Diese Frage hat sich eine Gruppe von BielerInnen gestellt – und beschlossen, etwas zu tun. Letzten Sommer hat sie die Initiative für eine gesunde Ernährung lanciert und am Dienstag dieser Woche mit 2500 Unterschriften eingereicht. Die Initiative verlangt, dass die Mahlzeiten für Bieler Kindertagesstätten und Altersheime täglich frisch zubereitet werden, und zwar mit Zutaten aus der Region und möglichst biologisch.

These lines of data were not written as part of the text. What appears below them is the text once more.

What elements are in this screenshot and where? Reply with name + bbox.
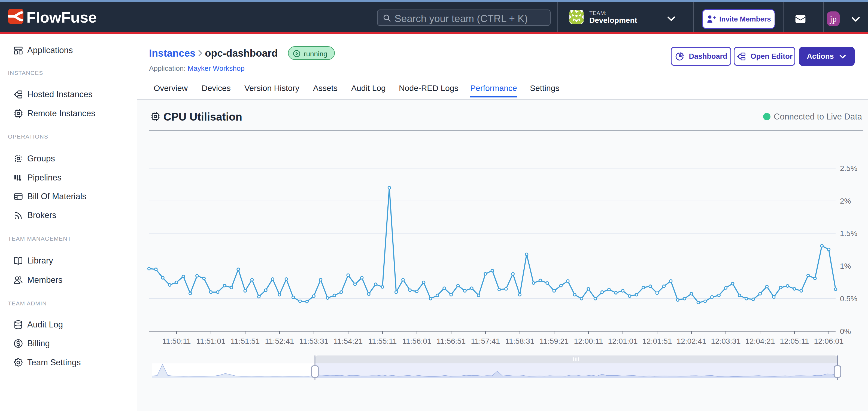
svg-text:11:56:01: 11:56:01	[402, 337, 432, 345]
svg-text:12:02:41: 12:02:41	[677, 337, 707, 345]
svg-text:2.5%: 2.5%	[840, 164, 857, 173]
svg-text:0.5%: 0.5%	[840, 295, 857, 303]
svg-text:11:53:31: 11:53:31	[300, 337, 329, 345]
svg-text:12:01:01: 12:01:01	[608, 337, 638, 345]
svg-text:1%: 1%	[840, 262, 851, 270]
svg-text:12:01:51: 12:01:51	[643, 337, 672, 345]
svg-text:12:00:11: 12:00:11	[574, 337, 603, 345]
svg-text:11:58:31: 11:58:31	[505, 337, 534, 345]
svg-text:11:52:41: 11:52:41	[265, 337, 294, 345]
svg-text:11:51:51: 11:51:51	[231, 337, 260, 345]
svg-text:12:04:21: 12:04:21	[745, 337, 775, 345]
svg-text:11:55:11: 11:55:11	[368, 337, 397, 345]
svg-text:11:54:21: 11:54:21	[334, 337, 363, 345]
svg-text:11:59:21: 11:59:21	[540, 337, 569, 345]
svg-text:11:50:11: 11:50:11	[162, 337, 191, 345]
svg-text:12:06:01: 12:06:01	[814, 337, 844, 345]
svg-text:1.5%: 1.5%	[840, 229, 857, 238]
svg-text:12:03:31: 12:03:31	[711, 337, 741, 345]
svg-text:0%: 0%	[840, 327, 851, 336]
svg-text:11:57:41: 11:57:41	[471, 337, 500, 345]
svg-text:12:05:11: 12:05:11	[780, 337, 809, 345]
svg-text:11:51:01: 11:51:01	[196, 337, 225, 345]
svg-text:11:56:51: 11:56:51	[437, 337, 466, 345]
svg-text:2%: 2%	[840, 197, 851, 205]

Im Initiativkomitee sitzen neben Grünen auch VertreterInnen eines Gemeinschaftsgartens und des Vertragslandwirtschaftsvereins Terrevision, in dem sich Produzentinnen und Konsumenten gemeinsam engagieren. Das zeigt: Gemüse führt nicht zwingend zum Rückzug ins idyllische Gärtchen. Sondern manchmal auch in die Politik.